Mr. Fisher is a first generation American, the son of an Australian father and South African mother. He is equally fluent in Spanish and English, having spent his formative years in Mexico. He is the proud father of four children: Anders, Alison, Miles and Texana.
In 2006, Mr. Fisher received the Service to Democracy Award and the Dwight D. Eisenhower Medal for Public Service from the American Assembly. In 2009, he was inducted into the Dallas Business Hall of Fame. In 2014, he received the Woodrow Wilson Award for Public Service. In February of 2015, he received the Order of the Aztec Eagle award, the highest honor given by the Mexican government to foreigners. He received the Neil Mallon Award, presented by former Secretary of State George Shultz, in October of 2015.

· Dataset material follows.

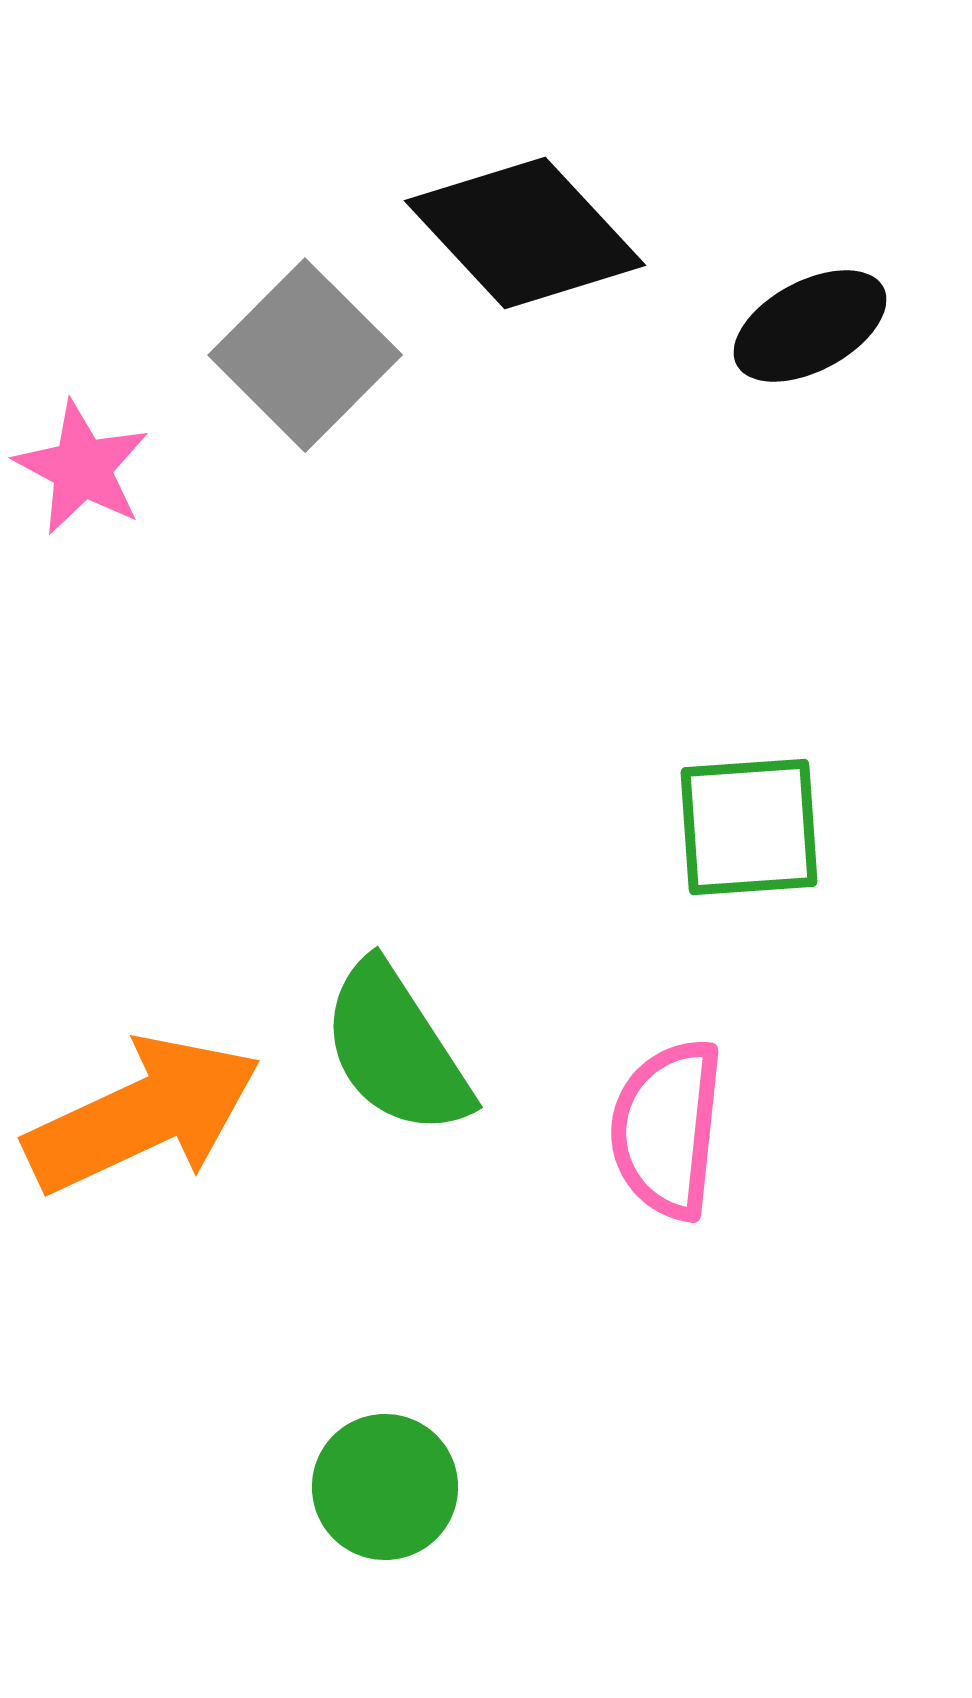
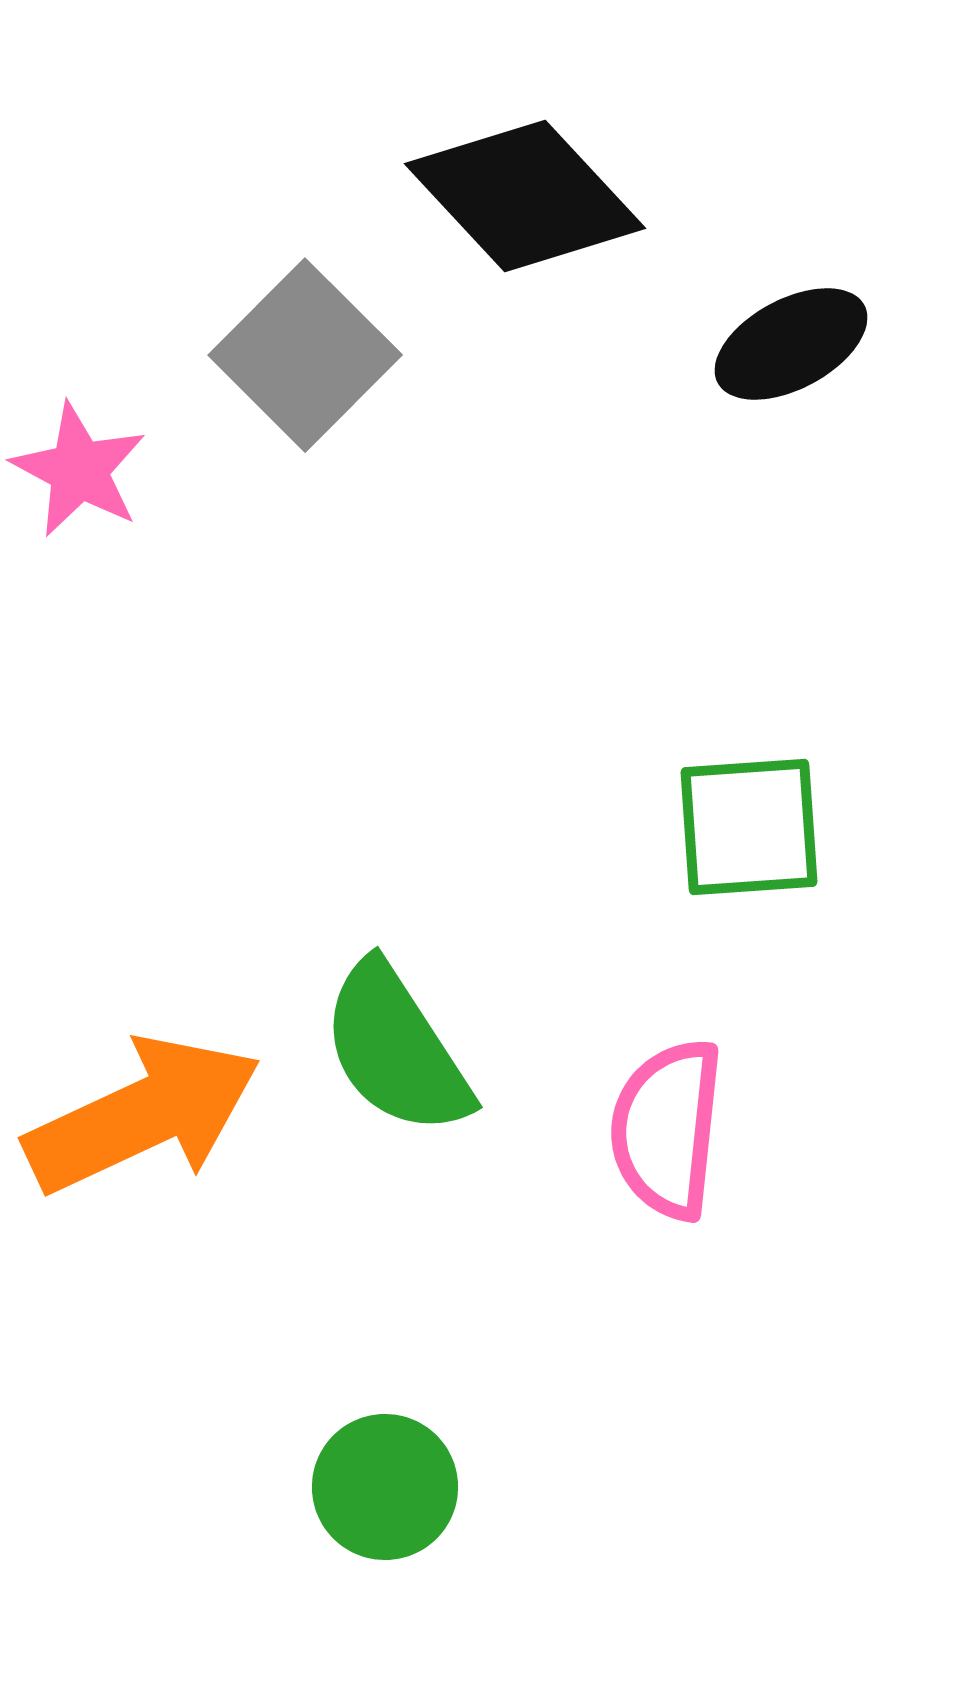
black diamond: moved 37 px up
black ellipse: moved 19 px left, 18 px down
pink star: moved 3 px left, 2 px down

Mr. Fisher has been involved in a long history of charitable activities. He endowed the Fisher Family Commons at Harvard and also the Fisher Family Distinguished International Fellows program at Harvard’s Kennedy School of Government. The Fisher Family Award for Community Service (and variations thereof) is given annually at St. Albans School and National Cathedral School in Washington D.C. and at St. Mark’s School, the Hockaday School and the Episcopal School of Dallas. A chair in Women’s Mental Health Studies at Southwestern Medical School, University of Texas is named in honor of his late daughter Texana Fisher. He has served on numerous eleemosynary boards, ranging from Goodwill of Dallas (Chair), the Dallas Museum of Art, the Dallas Symphony, Boys Clubs of Dallas, and The Dallas Committee on Foreign Affairs (Founder and Chair).